**SUPPLIED DATA**.
· · · · ·

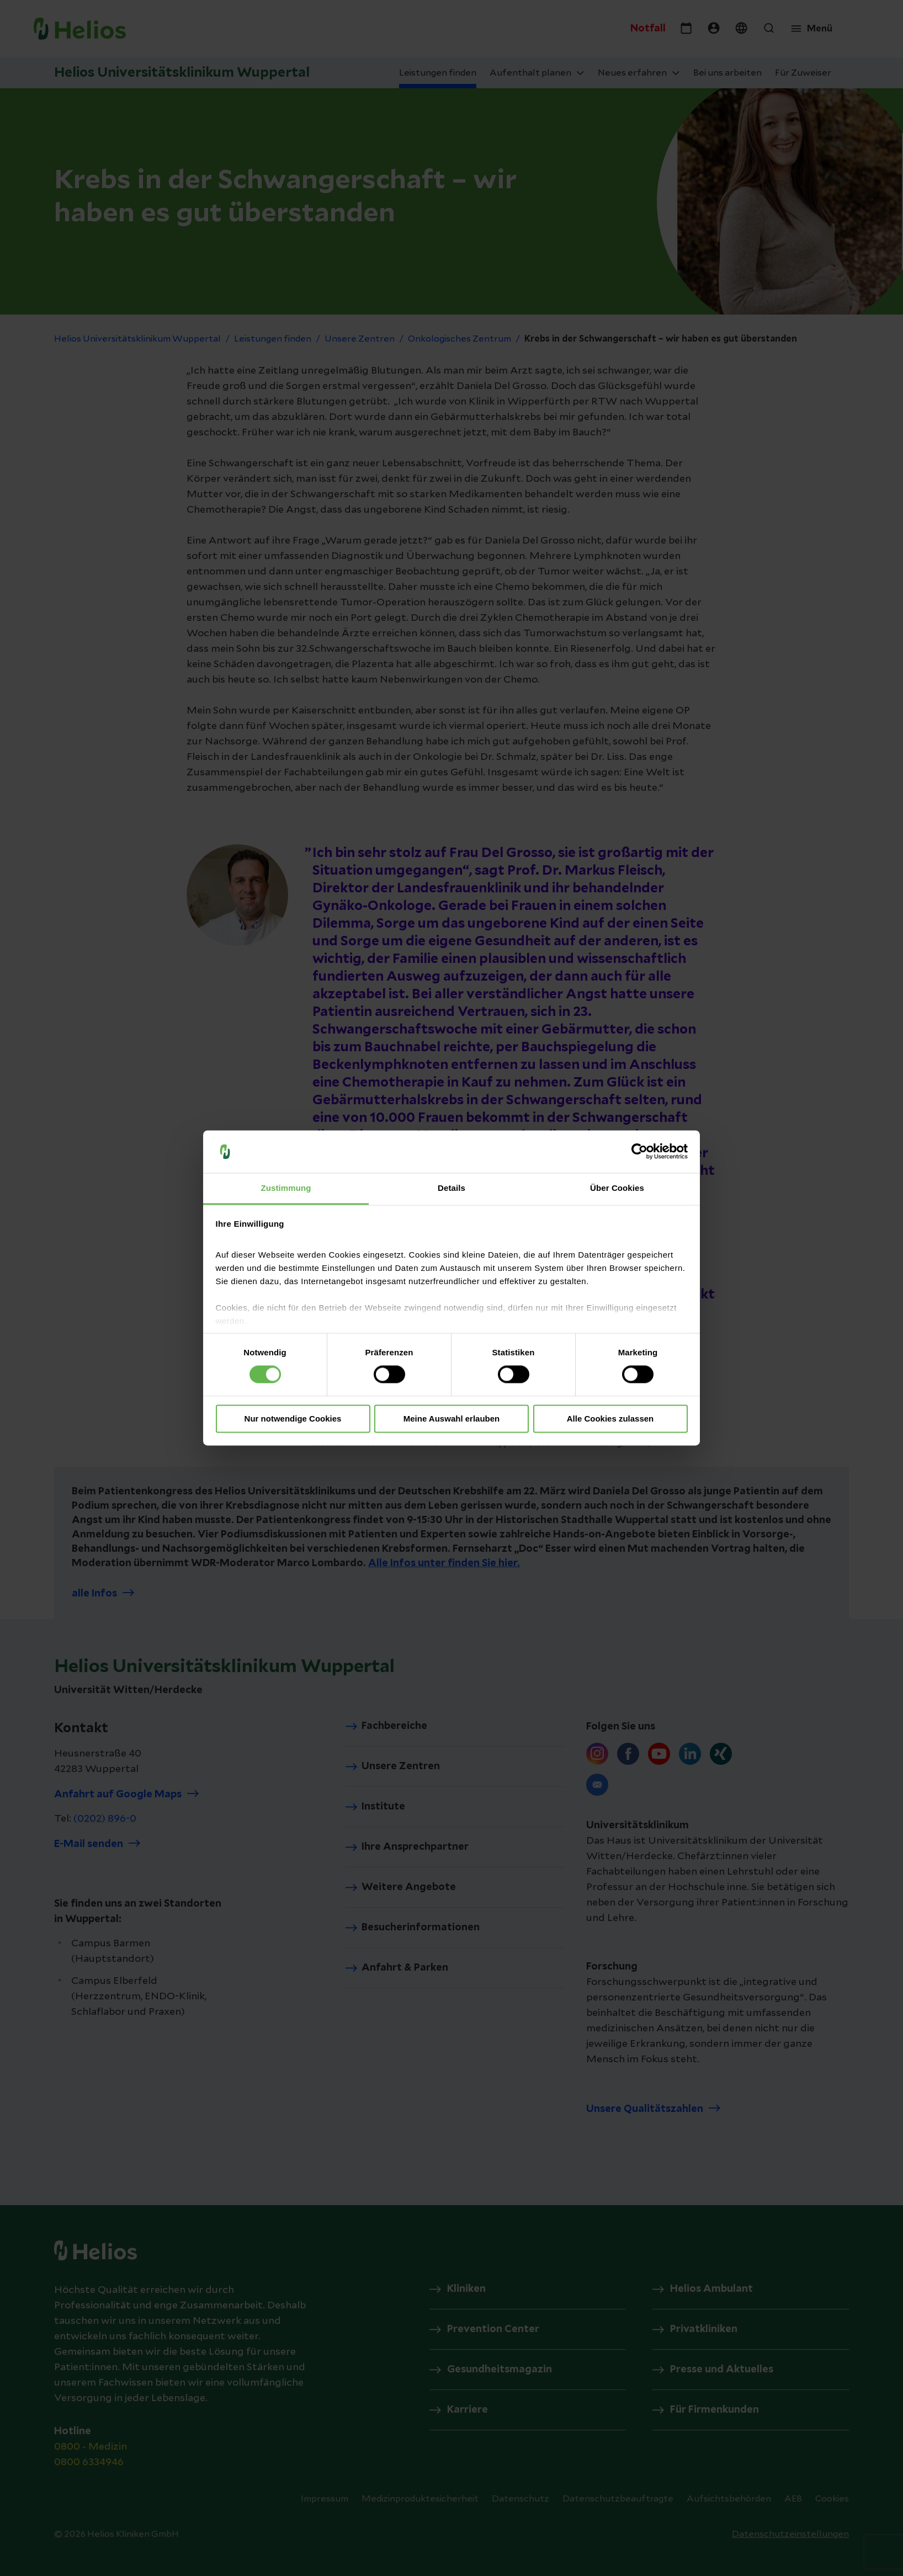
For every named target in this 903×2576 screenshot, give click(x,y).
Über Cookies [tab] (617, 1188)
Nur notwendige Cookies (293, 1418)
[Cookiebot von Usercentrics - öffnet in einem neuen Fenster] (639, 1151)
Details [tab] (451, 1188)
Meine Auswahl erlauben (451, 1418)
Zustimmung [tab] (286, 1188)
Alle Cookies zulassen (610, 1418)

· · · · ·

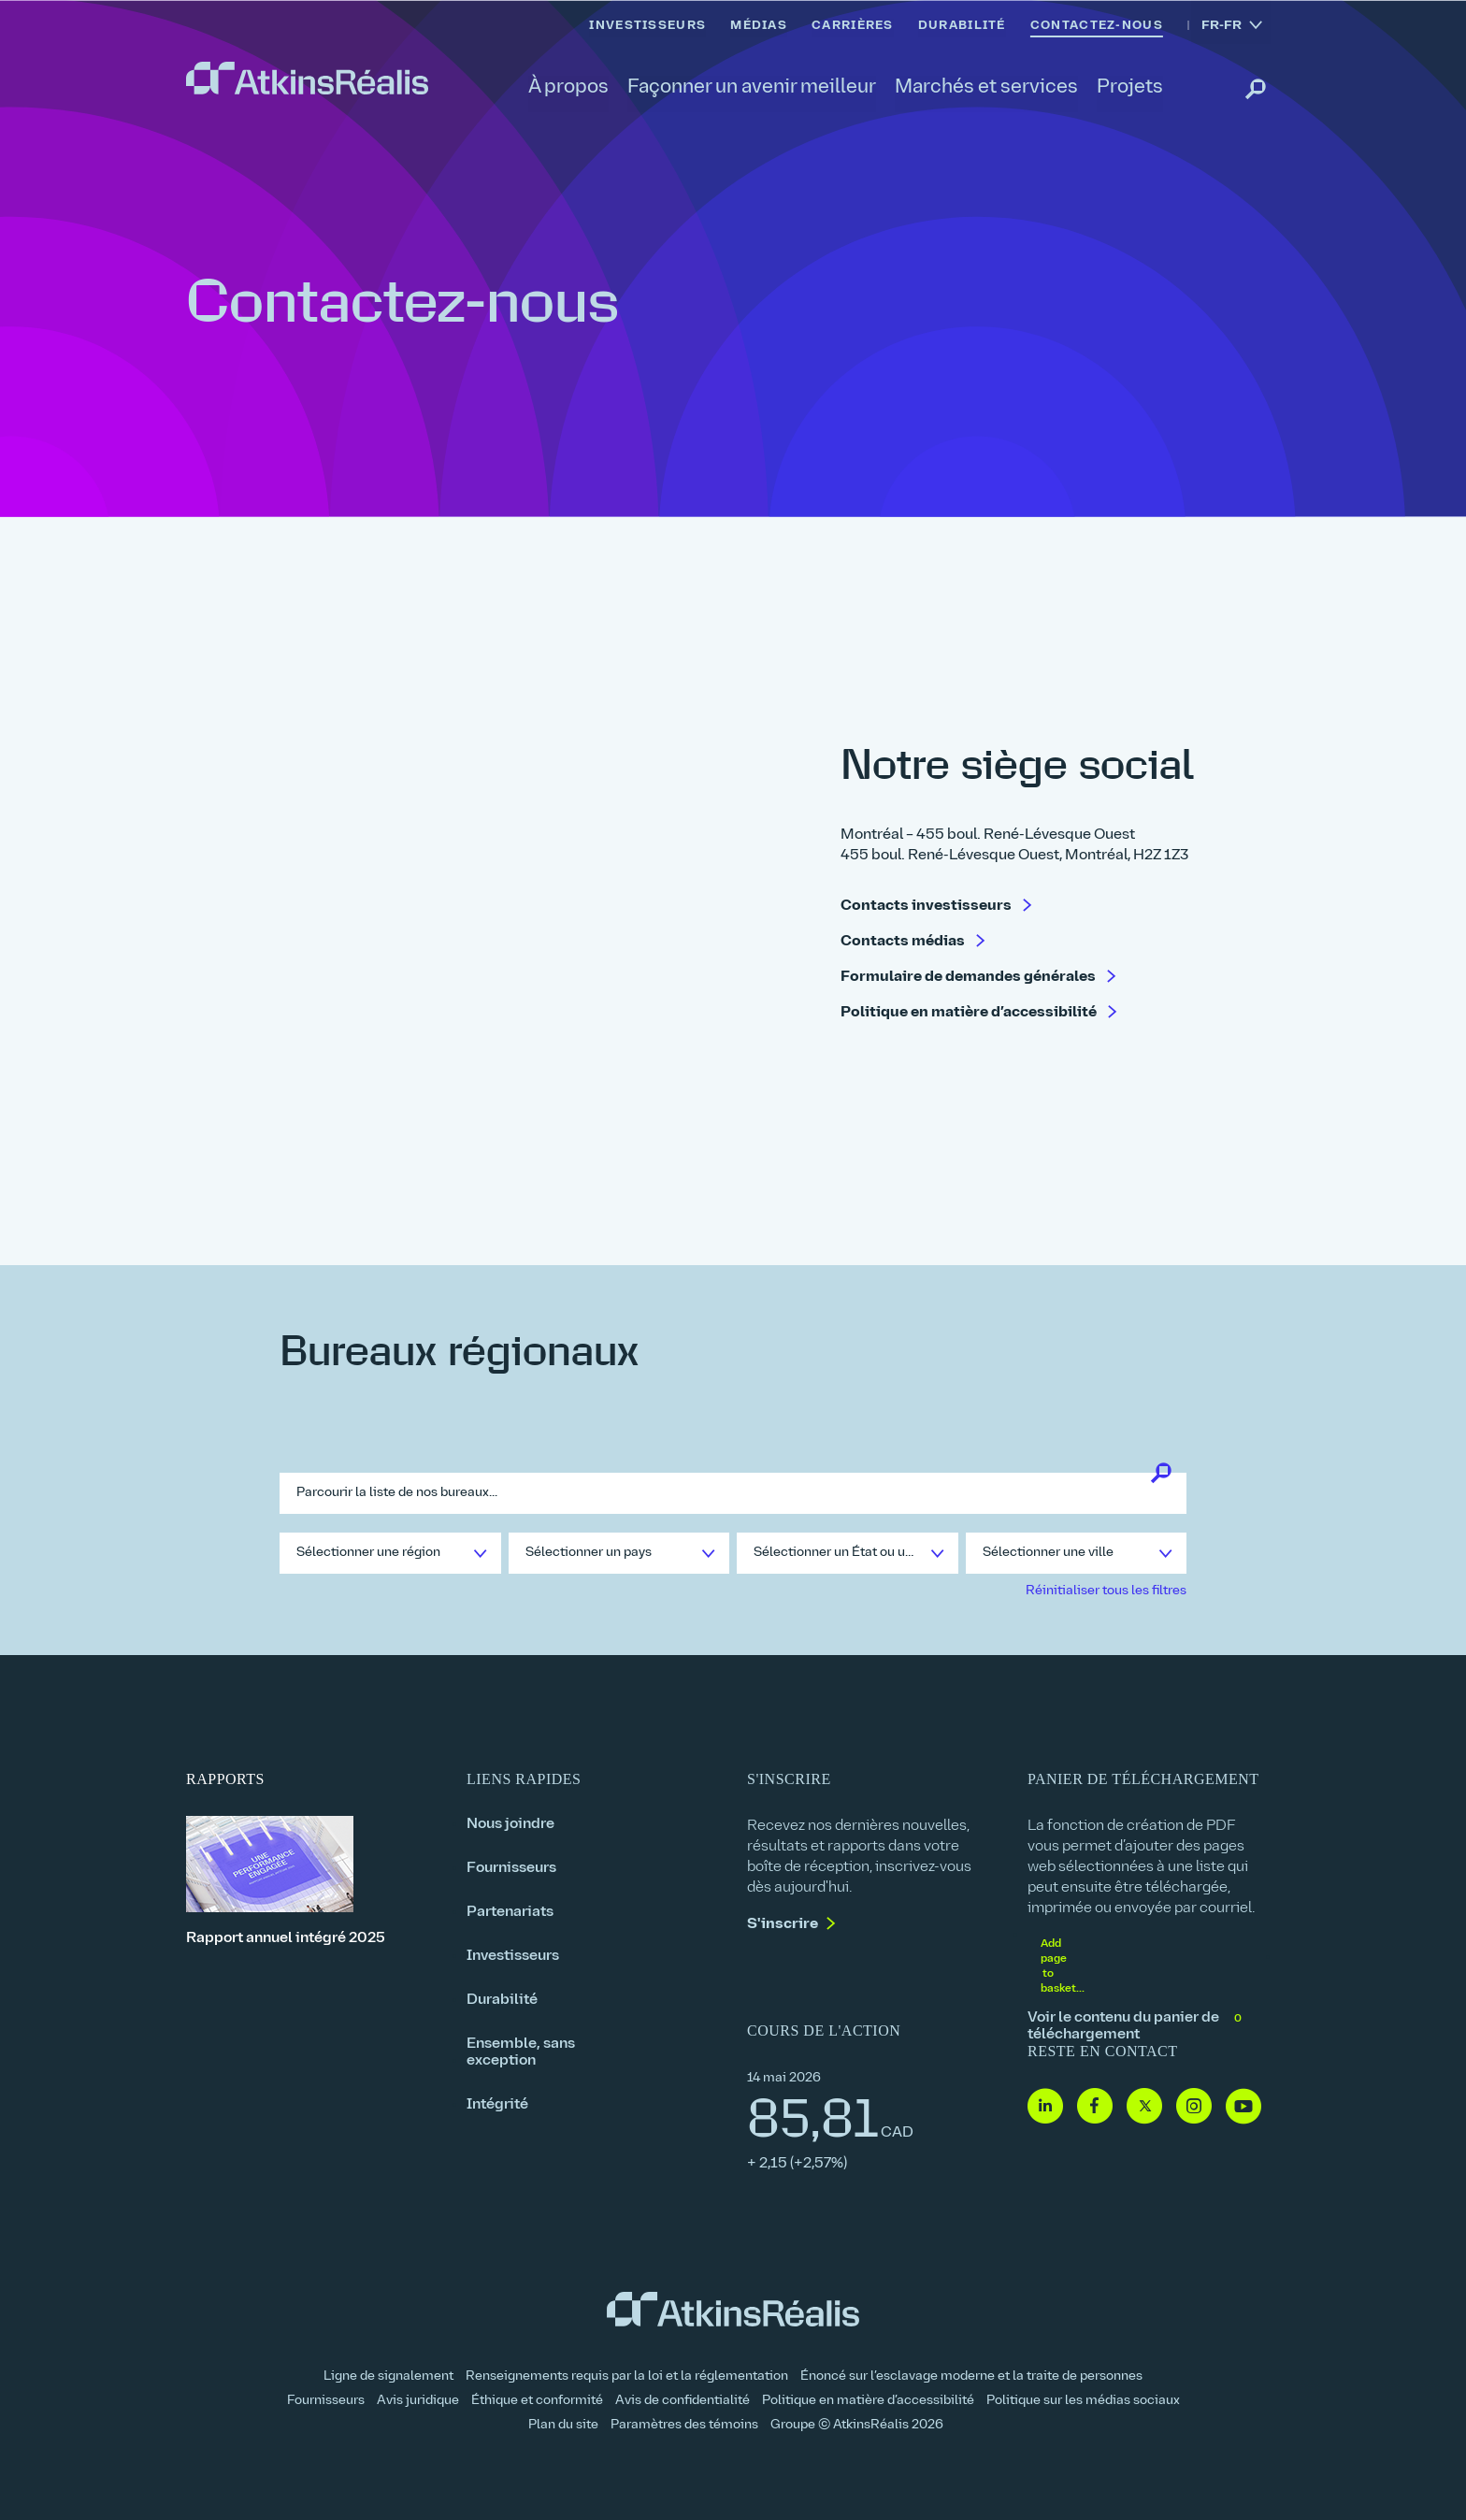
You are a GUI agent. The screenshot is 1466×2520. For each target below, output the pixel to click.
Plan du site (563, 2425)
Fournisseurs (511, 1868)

· · · · ·

Among the lines above, which contain the word "target"? Copy every one.

**REPLY TO THE EXERCISE**.
For every named target in this 903×2576 screenshot, give click(x,y).
You are a GUI agent. The screenshot is 1466×2520. For each target below, output the pixel to click.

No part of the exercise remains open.